In Lyon, half of master’s students used ChatGPT to write an assignment


ChatGPT is a great tool, provided it is used wisely. In Lyon, a university professor was confronted with the dark side of this text-generating artificial intelligence, or rather that of his students. After giving them a homework assignment, the teacher noticed great similarities between several copies. The culprits finally confessed: 50% of his students entrusted part of the writing of the assignment to the lights of OpenAI.

Seven out of 14 students cheated

Stéphane Bonvallet tells the Progress his dismay in recovering the copies supposed to define “the main features of the medical approach to disability in Europe.”. “We found the same grammatical constructionsexplains the man. The reasoning was conducted in the same order, with the same qualities and the same faults. Finally, they were all illustrated by a personal example, relating to a grandmother or a grandfather”. Having interviewed one of his students, Stéphane Bonvallet obtained confirmation that 7 out of 14 students had used ChatGPT to write the assignment.

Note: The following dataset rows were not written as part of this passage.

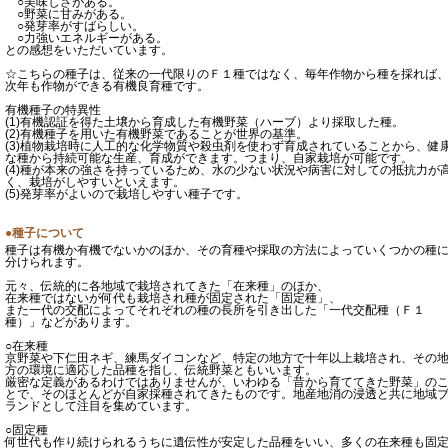
○美味しさがある。
○野菜に甘みがある。
○発芽率がすばらしい。
○力強いエネルギーがある。
との感想をいただいています。
☆こちらの種子は、従来の一代限りのＦ１種ではなく、毎年作物から種を採れば
次年も作物ができる有機良育種です。
有機種子の特異性
(1)有機認証を得た土壌から育成した有機野菜（ハーブ）より採取した種。
(2)有機種子を用いた有機野菜であることが世界の基準。
(3)植物栽培時に人工的な化学物質や殺虫剤を使わず育成されていることから、健
な種から持続可能な生産、育成ができます。つまり、自家栽培が可能です。
(4)種が本来の強さを持っているため、水の少ない状況や病害に対しての抵抗力が
く、栽培がしやすいといえます。
(5)発芽率がよいので栽培しやすい種子です。
●種子について
種子は有機か有機でないかのほか、その育種や採取の方法によっていくつかの種
分けられます。
元々、伝統的に各地域で栽培されてきた「在来種」のほか、
在来種ではないが何代も栽培され種が固定された「固定種」、
また一代の交配によってそれぞれの種の長所を引き出した「一代交配種（Ｆ１
種）」などがあります。
○在来種
京野菜や下仁田ネギ、練馬ダイコンなど、特定の地方で十年以上栽培され、その
方の環境に適応した品種を指し、伝統野菜ともいいます。
厳密な定義があるわけではありませんが、いわゆる「昔から育ててきた野菜」の
とで、そのほとんどが自家採種されてきたものです。地産地消の浸透と共に地域
ランドとして注目を集めています。
○固定種
何世代も作り続けられるうちに遺伝性が安定した品種をいい、多くの在来種も固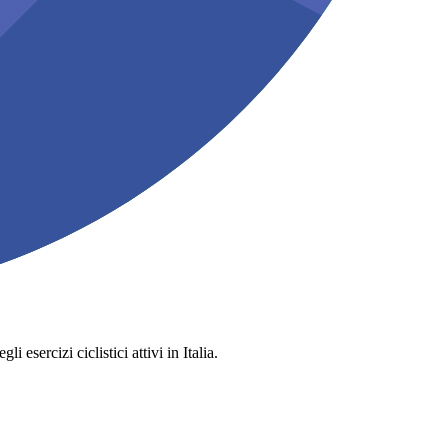
 esercizi ciclistici attivi in Italia.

But how to react in such a situation? “Having no framework currently prohibiting this practice, I was forced to note them”explains the professor, who gave a score of 11.75 to all of these works written with the help of AI. “This practice poses a real problem of integration of knowledge, because students no longer need to carry out any research to compose”says the teacher to our colleagues.

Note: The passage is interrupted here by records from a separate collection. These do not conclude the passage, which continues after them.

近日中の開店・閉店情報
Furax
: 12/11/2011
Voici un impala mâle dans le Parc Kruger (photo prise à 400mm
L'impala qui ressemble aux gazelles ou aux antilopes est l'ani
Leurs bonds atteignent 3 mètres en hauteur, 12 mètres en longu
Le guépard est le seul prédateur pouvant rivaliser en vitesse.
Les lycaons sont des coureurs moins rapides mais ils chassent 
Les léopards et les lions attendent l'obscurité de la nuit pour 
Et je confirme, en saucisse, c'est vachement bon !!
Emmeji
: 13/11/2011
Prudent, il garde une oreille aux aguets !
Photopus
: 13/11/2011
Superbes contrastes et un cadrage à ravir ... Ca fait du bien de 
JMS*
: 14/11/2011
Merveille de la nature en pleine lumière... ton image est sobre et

ChatGPT raises ethical issues

The problem posed by ChatGPT and spotted in Lyon is probably not insignificant, and this bad practice could be more widespread than it seems. On the other side of the Atlantic, the New York school district has decided to crack down. The department in charge of education has indeed blocked access to the conversational agent of OpenAI on the entire network and computers of the schools of the city. A measure to protect students’ education and prevent some fraud, but which is unlikely to prevent its use for homework.

Moreover, most anti-plagiarism software seems incapable of detecting the generation of a text by an artificial intelligence. Some will therefore have to adapt to identify the frequency of use of words, or even the absence of typos, a fairly characteristic feature of the content produced by ChatGPT.